This week, the Wall Street Journal reported that YouTube has taken serious objections to T-Mobile’s zero rating platform Binge On for videos. T-Mobile, a mobile operator in the US, had been reducing video quality on YouTube to 480p in order to reduce data usage on its networks.
“Reducing data charges can be good for users, but it doesn’t justify throttling all video services, especially without explicit user consent,” a YouTube spokesperson said in the Wall Street Journal.
Last month, T-Mobile introduced its zero rating platform for video sites as they use a lot of T-Mobile’s bandwidth. Netflix, Hulu and HBO signed on the platform where these sites could stream without any data caps or throttling. YouTube chose not to be part of the programme. The United States Federal Communications Commission (FCC) met with officials from T-Mobile as part of its inquiry into net neutrality and is also looking at similar practices by Comcast and AT&T.
What is interesting is that the Internet Association, which counts Facebook, Google, Amazon and Yahoo among others as members, is also critical of throttling on Binge On and has issued a statement against the practice.
Reducing data charges for entire classes of applications can be legitimate and benefit consumers, so long as clear notice and choice is provided to service providers and consumers. However, a reasonably designed zero-rating program does not include the throttling of traffic for services or consumers that do not participate.
Parallels in India
It is ironic that Facebook is part of an association in the United States which is opposed to a zero rating service, while at the same time it is pushing really hard for Free Basics in India.
But consider this, in emerging markets such as India, where customers are very cost conscious, giving access to these sites, Facebook and Reliance Communications are ensuring that consumption for some portals become free, and some remain paid. This puts RCOM and Facebook in a situation where they are king-makers in particular, and can effectively extract a payment for ensuring that some sites dominate others.

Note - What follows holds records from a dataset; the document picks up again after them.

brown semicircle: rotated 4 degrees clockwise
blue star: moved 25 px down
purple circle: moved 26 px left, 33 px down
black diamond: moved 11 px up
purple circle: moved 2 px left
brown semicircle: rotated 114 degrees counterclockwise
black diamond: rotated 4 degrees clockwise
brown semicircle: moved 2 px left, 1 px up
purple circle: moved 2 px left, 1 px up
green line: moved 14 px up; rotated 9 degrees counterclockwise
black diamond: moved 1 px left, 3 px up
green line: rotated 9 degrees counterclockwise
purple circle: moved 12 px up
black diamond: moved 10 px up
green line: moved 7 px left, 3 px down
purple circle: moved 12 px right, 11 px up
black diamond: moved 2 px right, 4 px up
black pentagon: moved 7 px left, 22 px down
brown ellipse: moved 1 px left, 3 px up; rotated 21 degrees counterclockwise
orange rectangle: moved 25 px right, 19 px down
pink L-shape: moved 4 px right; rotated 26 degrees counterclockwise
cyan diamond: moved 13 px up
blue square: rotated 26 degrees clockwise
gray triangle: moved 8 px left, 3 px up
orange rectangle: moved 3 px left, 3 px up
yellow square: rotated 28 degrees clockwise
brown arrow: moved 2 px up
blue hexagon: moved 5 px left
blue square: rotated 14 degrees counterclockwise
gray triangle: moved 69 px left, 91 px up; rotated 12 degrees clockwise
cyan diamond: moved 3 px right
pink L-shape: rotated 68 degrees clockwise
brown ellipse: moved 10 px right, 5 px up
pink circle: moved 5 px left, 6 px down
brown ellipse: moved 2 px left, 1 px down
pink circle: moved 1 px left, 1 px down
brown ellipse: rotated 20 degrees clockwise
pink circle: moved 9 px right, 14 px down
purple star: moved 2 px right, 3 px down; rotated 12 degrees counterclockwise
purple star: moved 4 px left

It was why Times Internet and its affiliate publications has said that it will remain on board Free Basics as long as their competitors are also there. If one competitor chooses to come on board, there will be little choice but to also follow, else lose out on a potentially large user base. This gives Facebook access to data from across websites.
YouTube is now finding itself on the similar situation. It will be missing out on users who would find a bad viewing experience on T-Mobile.
Remember, telecom operators typically pay for data when Free Basics gets used, and that money might end up being paid for by users of the open web. The cost differential discourages users to move to the open web, as would a warning that would pop up, informing users that they’re being charged. This would be against the philanthropic ideals Facebook has set itself up for bringing more users to the Internet. Indeed, last time we checked, only 20% of 800,000 users who signed up of Internet.org were first time users.
More neutral ways to provide Internet
There are a number of neutral ways to bring more Internet users which Facebook chooses to ignore. Mozilla’s Mitchell Baker has pointed out alternatives:
– subsidising Internet access for users by showing them advertisements
– companies offering free data in the form of coupons, on the basis of the usage of their website
– donation of money to subsidise Internet access for the poor
– and instances of citizens with expensive data plans being charged a nominal fee which can be used to subsidise Internet access for the poor.
Mozilla and Orange have experimented with data bundled with handsets in Africa, and in Bangladesh, Grameenphone, along with Mozilla, allows users to get data if they watch ads.
Disclosure: MediaNama has taken a strong position in favor of Net Neutrality and against price discrimination.